Interdisciplinary Work Pt. 2: Genetics and Archaeology

Find Pt. 1 here.

One more player in the multi-disciplinary puzzle is Genetics. While there has been some major development in the field regarding archaeogenetics[1], I am excited but cautious. As an example, I will take one of the major articles:

Allentoft et al. (2015) screened 601 human samples for ancient DNA (aDNA – DNA that is isolated from ancient specimens), 101 of them selected for deeper screening. Their report includes the details of 101 individuals (102 samples, 2 of them proved genetically identical). The samples stem from Scandinavia, Central and Southern Europe over Eastern Europe, Southern Urals to Central Siberia. The time span corresponds to the period from Corded Ware / Yamnaya into the full European Bronze Age. For dating they used radiocarbon dating (14C). The difference between aDNA and modern DNA is that aDNA is characterized by certain types of damage since DNA declines over time. This is an important factor, as there will be modern DNA present from other sources, i.e., contamination, and it is therefore a validation criterion in aDNA research. But as they state in their report, even after using the Bayesian approach (a method of statistical inference that focuses on interpreting probability), the results cannot completely exclude a certain level of modern DNA contamination, so additional contamination estimates will be necessary – if there is sufficient data to do so.
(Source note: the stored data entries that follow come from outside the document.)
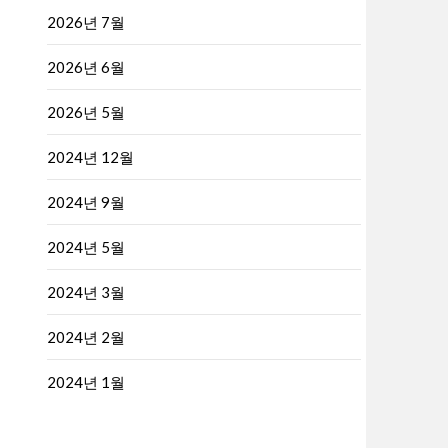
2026년 7월
2026년 6월
2026년 5월
2024년 12월
2024년 9월
2024년 5월
2024년 3월
2024년 2월
2024년 1월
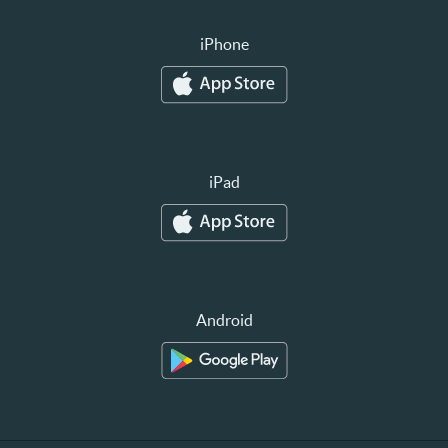
iPhone
iPad
Android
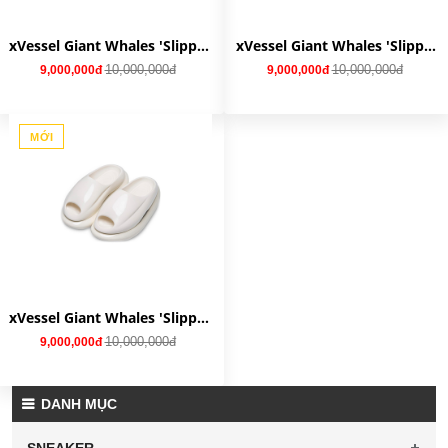
xVessel Giant Whales 'Slippers Black' S23X11B
xVessel Giant Whales 'Slippers Green' S23X11G
10,000,000đ
10,000,000đ
9,000,000đ
9,000,000đ
MỚI
xVessel Giant Whales 'Slippers White' S23X11W
10,000,000đ
9,000,000đ
DANH MỤC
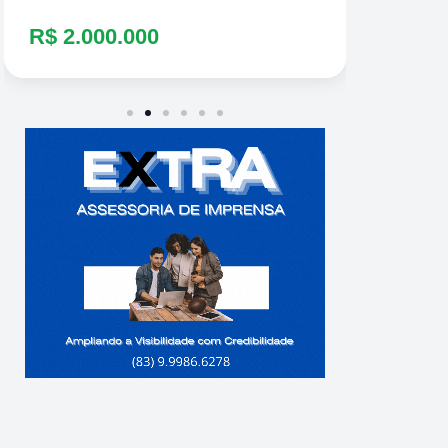
R$ 2.000.000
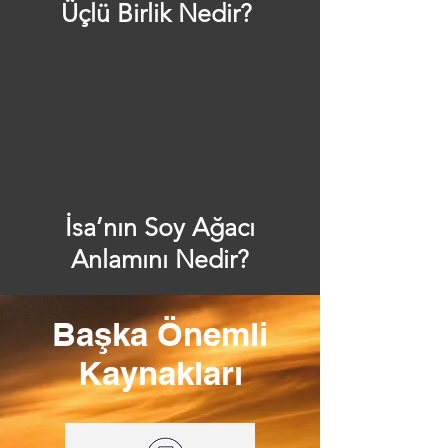
Üçlü Birlik Nedir?
İsa’nın Soy Ağacı
Anlamını Nedir?
Başka Önemli
Kaynakları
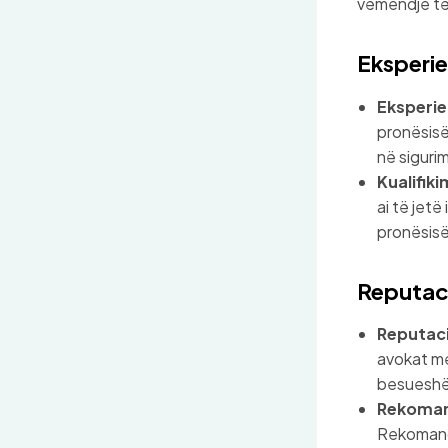
vëmendje të 
Eksperie
Eksperie
pronësisë
në siguri
Kualifiki
ai të jetë
pronësisë
Reputac
Reputaci
avokat me
besuesh
Rekoma
Rekomandi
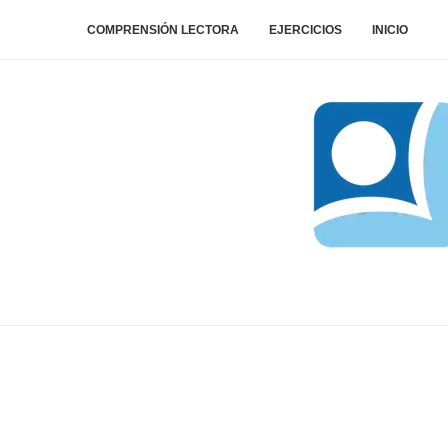
COMPRENSIÓN LECTORA
EJERCICIOS
INICIO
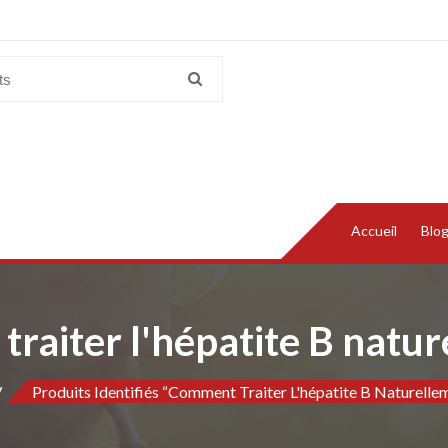
Accueil
Blo
raiter l'hépatite B natur
Produits Identifiés “Comment Traiter L'hépatite B Naturellem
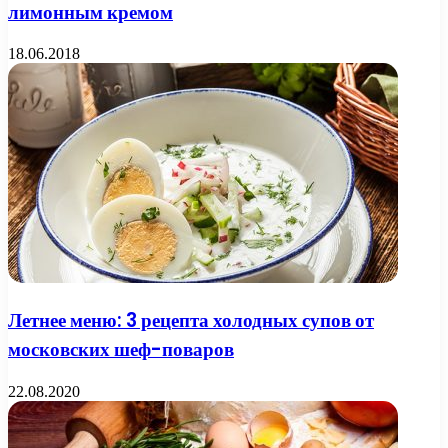
лимонным кремом
18.06.2018
Летнее меню: 3 рецепта холодных супов от
московских шеф-поваров
22.08.2020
This illustrates my reservations. I am careful to get too excited about the results just yet. Genetical analysis of aDNA is extremely complicated. As DNA degrades, we are left with few samples, since not every burial found can result in valuable DNA. But why (and how) were those 101 samples selected for deeper screening, what about the other samples, why weren’t they selected?

Since linguists are used to working with many samples (in this case glosses, phonological and morphological traits, sound laws and other features) to compare languages externally and internally, the data from 101 individuals over such a time span and geographically widespread seems too few for representative sampling. I am looking forward to seeing more results in the future, as methods improve.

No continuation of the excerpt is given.